Root cause analysis

To identify the root cause of problems, Dynatrace doesn't depend solely on time correlation. It uses all the OneAgent-delivered context information—such as topology, transaction, and code-level information—to identify events that share the root cause. Using all available context information, Dynatrace can pinpoint the root cause of problems in your application delivery chain and dramatically reduce the alert spam for single incidences that originate from the same root cause.

Why time correlation alone isn't effective

Time correlation alone is ineffective in identifying the root cause of many performance problems. Consider, for example, a simple time correlation in which a Service A calls a Service B. The first event in this problem evolution sequence is a slowdown on Service B. The next event in the problem evolution sequence is a slowdown on Service A. In this case, time correlation would seem to work pretty well for indicating the root cause of the problem: the slowdown on Service B led sequentially to the slowdown on Service A. This is however a very simplistic problem.

What if the events in the problem evolution sequence are more nuanced and open to interpretation? What if, for example, Service A has a long history of performance problems? With such knowledge, it becomes impossible to say conclusively that the slowdown on Service A was caused by the slowdown on Service B. It may be that Service A is simply experiencing another in a history of performance issues.
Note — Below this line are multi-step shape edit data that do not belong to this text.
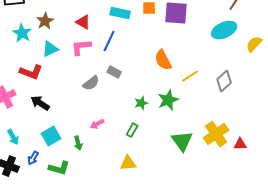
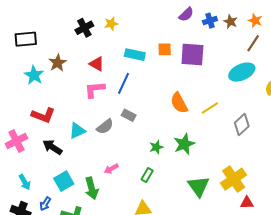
cyan triangle: (50, 49) -> (77, 131), moved
yellow line: (190, 76) -> (210, 108), moved
green arrow: (78, 143) -> (92, 188), size x1.5
red triangle: (240, 144) -> (247, 203), moved

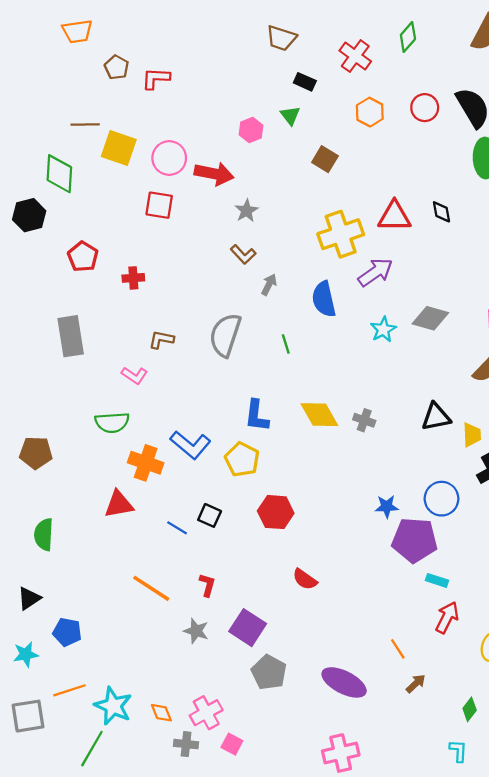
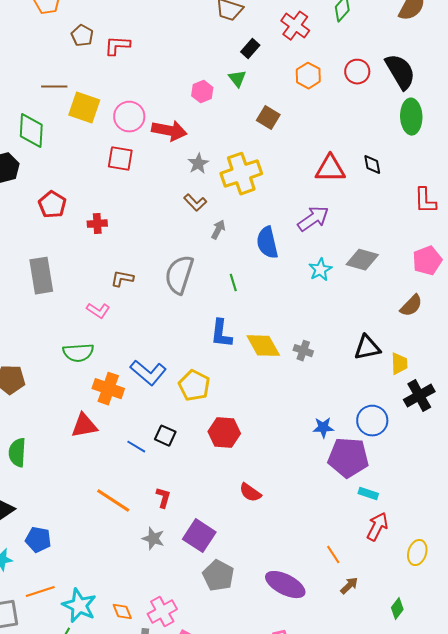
black rectangle: (305, 82) -> (250, 49), turned -72
yellow cross: (341, 234) -> (241, 174), moved
blue L-shape: (257, 416) -> (221, 334), moved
Such subtleties make time correlation alone ineffective in conclusively pinpointing the root cause of many performance problems.
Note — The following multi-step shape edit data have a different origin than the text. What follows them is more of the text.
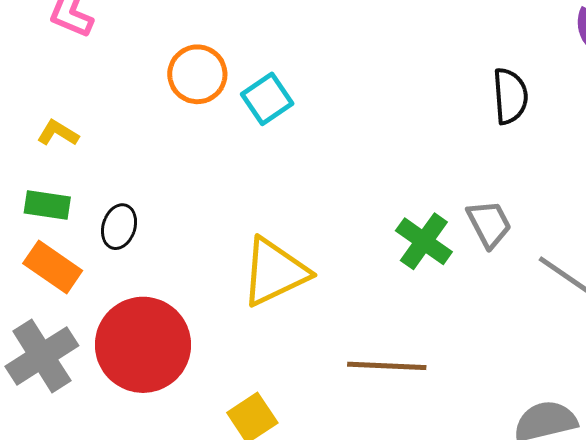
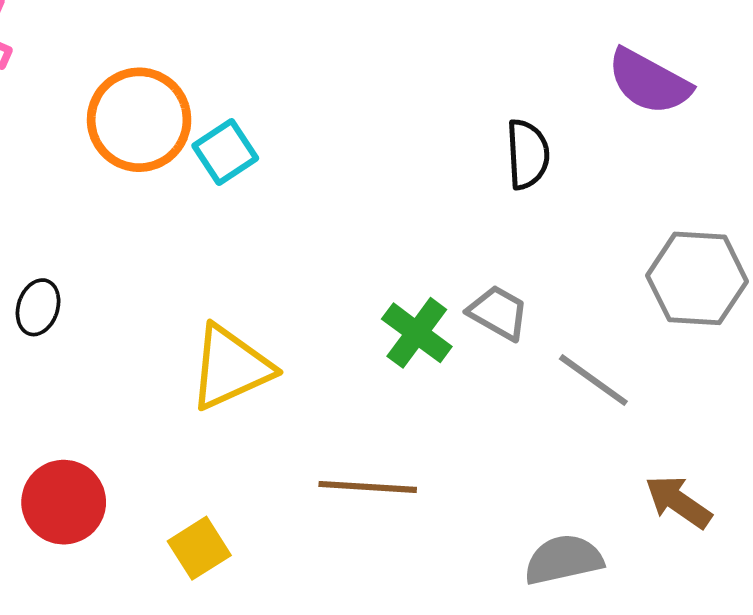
orange circle: (197, 74) -> (139, 120), size x1.4
gray trapezoid: (489, 224) -> (498, 313), turned -34
red circle: (143, 345) -> (64, 502), moved, size x0.7

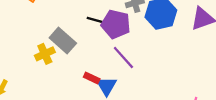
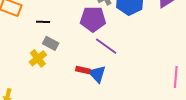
black line: (95, 20) -> (43, 22), moved
gray rectangle: (63, 40) -> (51, 43), size x0.7

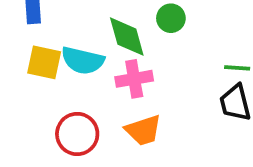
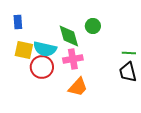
orange trapezoid: (143, 130) -> (78, 87), turned -30
red circle: (77, 134) -> (42, 67), moved

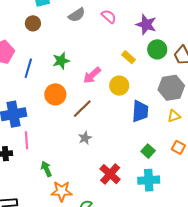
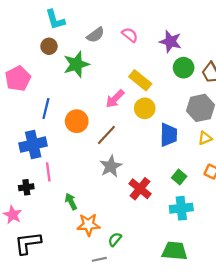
yellow rectangle: (129, 57) -> (140, 80), moved, size x1.5
green star: (61, 61) -> (76, 64), moved, size x1.4
blue line: (28, 68) -> (46, 108), moved
gray star: (85, 138) -> (111, 166), size x1.5
red cross: (110, 174) -> (140, 189), moved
A context-aware approach for the detection of interdependent events

After Davis (the Dynatrace AI causation engine) identifies a problem in one of your application's components, it uses all monitored transactions (distributed traces) to identify interdependencies between the problem and other components that took place around the same time and within a dependent topology. Therefore, all vertical topological dependencies are automatically analyzed as well as the complete horizontal dependency tree.

The image below shows how Davis automatically analyzes all the vertical and horizontal topological dependencies for a given problem. In this example, an application exhibits abnormal behavior, but the underlying vertical stack is not showing any incidents. The automatic analysis follows all the transactions that were monitored for that application and detects a dependency on Service 1, where Service 1 also exhibits abnormal behavior. In addition, all dependencies of Service 1 show abnormal behavior and are part of the root cause of the overall problem.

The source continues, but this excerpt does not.